This book was recommended to me.

An experimental, philosophical novel.

I really wanted to like this book.

I had read the reviews & after being unable for a few years to buy it secondhand, I bit the bullet & bought it new.

The beginning is intriguing.

The concept of the book is dead simple.

The idea is this: Kate is a painter; she is the last person on earth, maybe; she is alone in a house on the Long Island beach

Markson picks up Kate’s dialogue in media res and trusts the reader enough to piece together what the heck is going on: she is the last person left on earth and is making her way through it as best she can, telling us her story as she goes.

Short declarative sentences loop feverishly around her brain, repeating themselves, correcting themselves, contradicting themselves, and filling in missing information many pages later.

The narrator’s voice rings true.

It is frustrating, repetitive, and does not offer much in the way of style and language.

No chapter breaks, no real paragraphs even.

Read at random.

This book received 54 rejections before finding a publisher. This I can believe.

Her little apercus are all about observation and remembrance, the real and the false, blah, blah.

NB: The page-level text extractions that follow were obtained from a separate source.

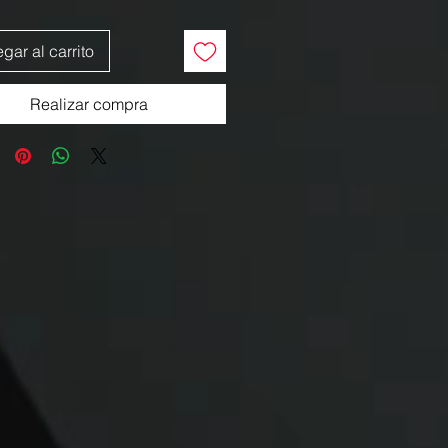
gar al carrito
Realizar compra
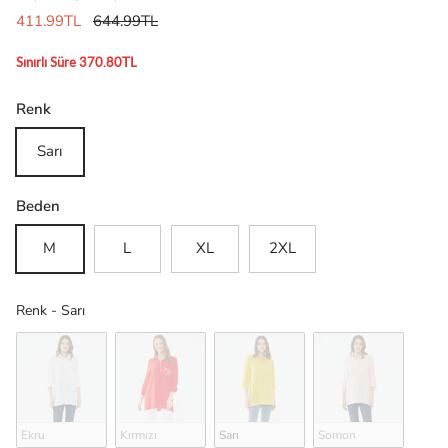
411.99TL
644.99TL
Sınırlı Süre 370.80TL
Renk
Sarı
Beden
M
L
XL
2XL
Renk
Renk
-
Sarı
Ekru
Kırmızı
Sarı
Somon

(Joyce, Baldwin, Pynchon, Cortazar).

The book was meandering, rambling & jumped all over the place.

Not that oddness is bad.

It never centers on anything.

It’s the type of book best discussed in groups, since it does bring up some interesting themes—the fragility of memory and sanity, the ineffectiveness of language, the impact of philosophy and literature.

There’s nothing for the reader to latch onto and follow, other than the voice.

What about the subtext?

Like Wittgenstein said, “Whereof we cannot speak, thereof we must be silent.”

I am mad. I am crazy. Yesterday I died but returned in time to write this.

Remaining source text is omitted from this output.